I didn’t win too many awards as a child. A couple of little league basketball participation trophies, a little ribbon for winning the spelling bee in third grade, and that was about it. Except for, of course, the eagle.
When I was young my grandfather met the oldest living Eagle Scout in the world. Apparently, he was in the business of molding and painting ceramic eagles by hand. My grandfather thought these would make great gifts for some of his grandsons when they earned their eagle scouts, so he had the gentleman make one for my brother, with his name engraved on the bottom and everything.
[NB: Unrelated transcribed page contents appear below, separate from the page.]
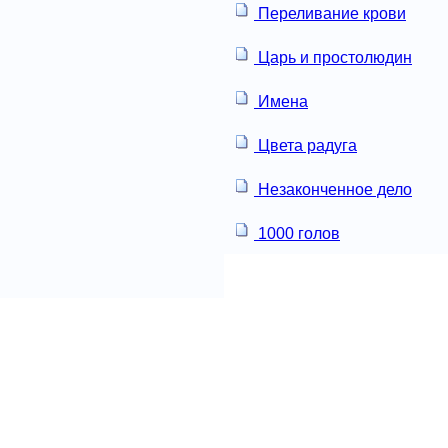
Переливание крови
Царь и простолюдин
Имена
Цвета радуга
Незаконченное дело
1000 голов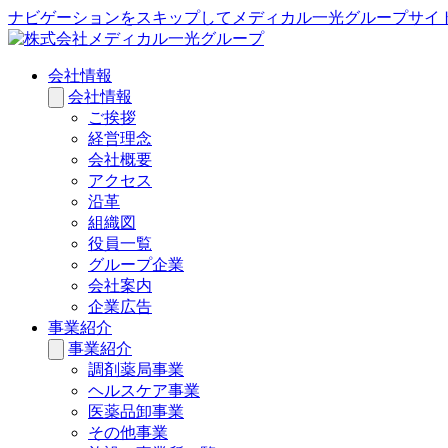
ナビゲーションをスキップしてメディカル一光グループサイ
会社情報
会社情報
ご挨拶
経営理念
会社概要
アクセス
沿革
組織図
役員一覧
グループ企業
会社案内
企業広告
事業紹介
事業紹介
調剤薬局事業
ヘルスケア事業
医薬品卸事業
その他事業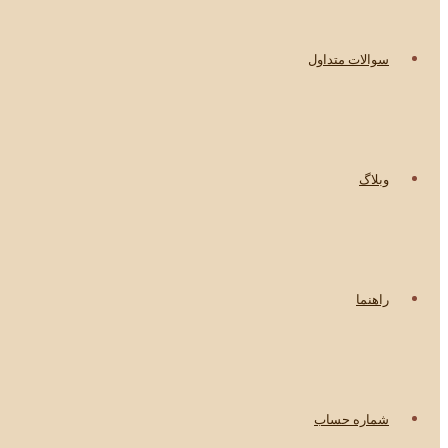
سوالات متداول
وبلاگ
راهنما
شماره حساب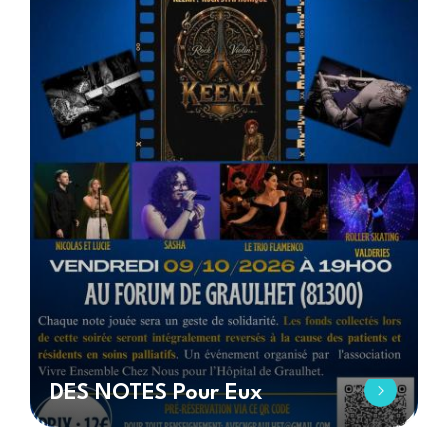
DES NOTES Pour Eux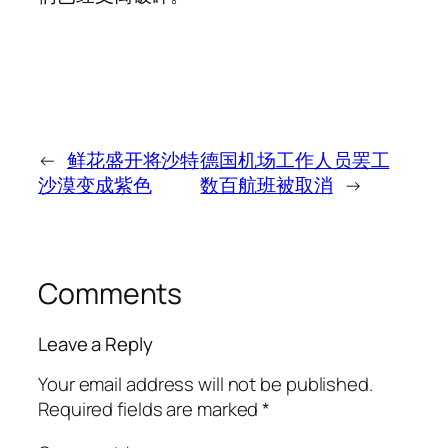
←
鲜花盛开将沙特
德国机场工作人员罢工
沙漠变成紫色
数百航班被取消
→
Comments
Leave a Reply
Your email address will not be published.
Required fields are marked
*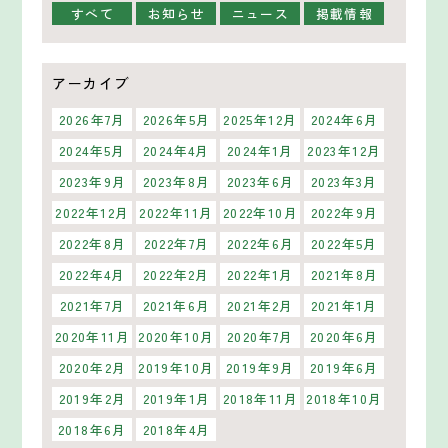
すべて
お知らせ
ニュース
掲載情報
アーカイブ
2026年7月
2026年5月
2025年12月
2024年6月
2024年5月
2024年4月
2024年1月
2023年12月
2023年9月
2023年8月
2023年6月
2023年3月
2022年12月
2022年11月
2022年10月
2022年9月
2022年8月
2022年7月
2022年6月
2022年5月
2022年4月
2022年2月
2022年1月
2021年8月
2021年7月
2021年6月
2021年2月
2021年1月
2020年11月
2020年10月
2020年7月
2020年6月
2020年2月
2019年10月
2019年9月
2019年6月
2019年2月
2019年1月
2018年11月
2018年10月
2018年6月
2018年4月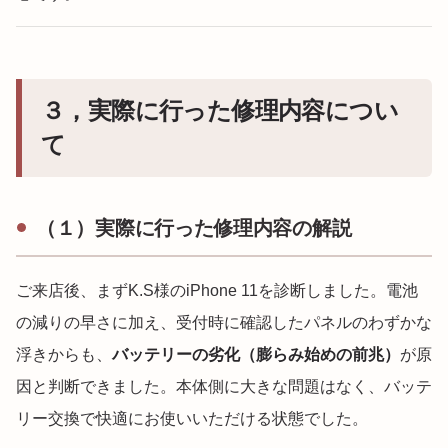
３，実際に行った修理内容につい
て
（１）実際に行った修理内容の解説
ご来店後、まずK.S様のiPhone 11を診断しました。電池
の減りの早さに加え、受付時に確認したパネルのわずかな
浮きからも、
バッテリーの劣化（膨らみ始めの前兆）
が原
因と判断できました。本体側に大きな問題はなく、バッテ
リー交換で快適にお使いいただける状態でした。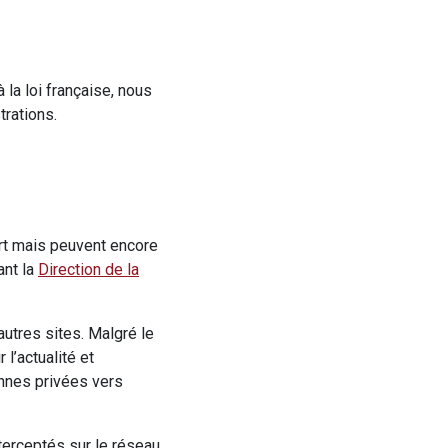
la loi française, nous
trations.
art mais peuvent encore
ant la
Direction de la
autres sites. Malgré le
l’actualité et
onnes privées vers
terceptés sur le réseau.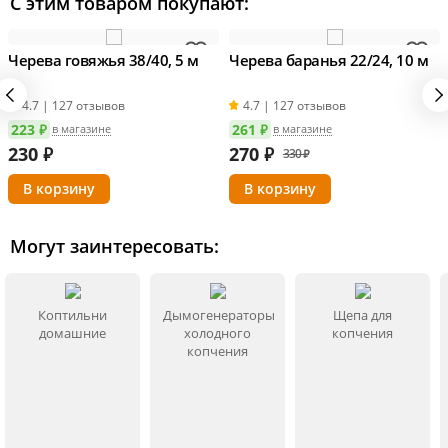
С этим товаром покупают:
Добавляйте в фарш вместе с солью для достижения
оптимального вкуса.
Черева говяжья 38/40, 5 м
Черева баранья 22/24, 10 м
Преимущества набора
4.7 | 127 отзывов
4.7 | 127 отзывов
223 ₽
261 ₽
в магазине
в магазине
Великолепный вкус.
Смесь приправ позволяет
230
₽
270
₽
330 ₽
достичь насыщенного и ароматного вкуса
колбасы.
Легкость использования.
Просто следуйте
Могут заинтересовать:
инструкции, чтобы достичь превосходного
результата.
Коптильни
Дымогенераторы
Щепа для
Универсальность.
Подходит для
домашние
холодного
копчения
профессиональных и домашних кулинаров.
копчения
Возможность экспериментировать.
Набор
предоставляет возможность дозировать
пропорции, делая каждую партию колбасы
I never really liked Boy Scouts, and wasn’t very good at it. All the tying knots, making bird feeders, and watching mammals seemed silly and pointless to me. So I would just sneak to the trading post and buy Laffy Taffys and pop rocks with Eric Armstrong while everyone else worked on their merit badges at camp.
Consequently, I never earned my Eagle Scout. Neither did my brother. The age of 18 came and went for each of us, and the ceramic eagle just sat on a shelf in Gramps’s den. Some years later, he sent it to us, with Joel’s name still engraved on the bottom, and a new message scrawled on the under it: “And Clark didn’t too.”
We displayed it proudly in our bedroom. A symbol of our failure. A constant reminder of humility. If we ever got too complacent in our successes or too confident in our abilities, we would look up at its piercing eyes and hear its silent, tormenting cry: “KAW! KAW! YOU FAILED!”